Fracking Insider Readers: We are pleased to bring you Volume 36 of our State Regulatory Roundup, including updates in North Carolina, Ohio, and Texas. As we explained in earlier volumes, we designed the Roundup to provide quick overviews on state regulatory activity. If you have any questions on any of these summaries, please do not hesitate to ask.

North Carolina – The Energy Modernization Act (S.B. 786), which was signed into law by Gov. Pat McCrory on June 4th, constitutes the final legislative authorization for initiation of a regulatory program that will issue permits for shale gas development. The state’s Mining and Energy Commission has been developing the regulatory program under S.L. 2012-143, which instituted an October 1st target date for creation of the program (see our previous coverage here). The Energy Modernization Act includes a number of important provisions, including a timetable for the potential issuance of permits for horizontal drilling and hydraulic fracturing. It eliminates the $3,000 flat fee for each well drilled, instead offering a 50% discount for each additional well placed on the same pad. This measure is designed to incentivize the minimization of surface disturbances.

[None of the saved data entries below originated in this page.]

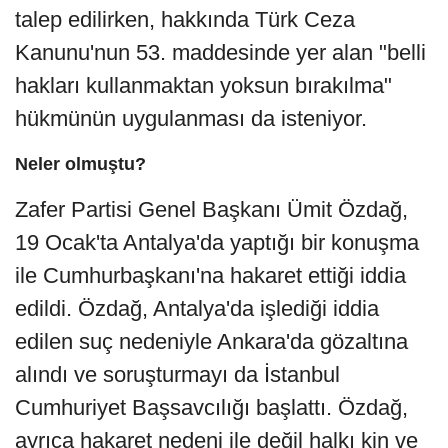
talep edilirken, hakkında Türk Ceza
Kanunu'nun 53. maddesinde yer alan "belli
hakları kullanmaktan yoksun bırakılma"
hükmünün uygulanması da isteniyor.
Neler olmuştu?
Zafer Partisi Genel Başkanı Ümit Özdağ,
19 Ocak'ta Antalya'da yaptığı bir konuşma
ile Cumhurbaşkanı'na hakaret ettiği iddia
edildi. Özdağ, Antalya'da işlediği iddia
edilen suç nedeniyle Ankara'da gözaltına
alındı ve soruşturmayı da İstanbul
Cumhuriyet Başsavcılığı başlattı. Özdağ,
ayrıca hakaret nedeni ile değil halkı kin ve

Further, in response to high profile municipal preemption debates in Colorado, New York, Pennsylvania, and elsewhere, the Act prohibits local governments from taxing operations and prohibiting production activities. Similarly, in response to seismic concerns in states like Oklahoma and Texas, the Act prohibits injection wells used for waste disposal. Finally, the Act includes provisions to both protect confidential business information regarding hydraulic fracturing fluids, and to facilitate release of such information to relevant persons under certain conditions.

Ohio – The Ohio Environmental Protection Agency’s Division of Air Pollution Control made significant modifications to its general permitting process in April following Colorado’s lead in regulating air emissions – principally methane – at the state-level. The modifications target fugitive methane emissions from multiple points of upstream production and gathering. The state will require quarterly infrastructure scanning using Forward Looking Infra-Red cameras or similar devices to detect leaks. Operators will have five days to repair any identified leaks, although the rules allow for a thirty day repair deadline if initial repairs fail. Annual leak detection and repair reports will be required to be submitted to state regulators.

Texas – The Denton city council has rejected a proposed ban on further hydraulic fracturing permitting in the city. The council introduced a temporary ban on new hydraulic fracturing permits in May in response to an activist petition. That temporary ban will expire in September. The council’s 5-2 vote against the proposed permanent ban occurred on July 16th, after eight hours of public testimony, and will now be subject to a public ballot in November. Industry groups and state regulators have argued that adoption of the permanent ban would subject the city to litigation and stymie economic growth. Denton overlies the Barnett shale formation, which is believed to hold one of the largest natural gas reserves in the country.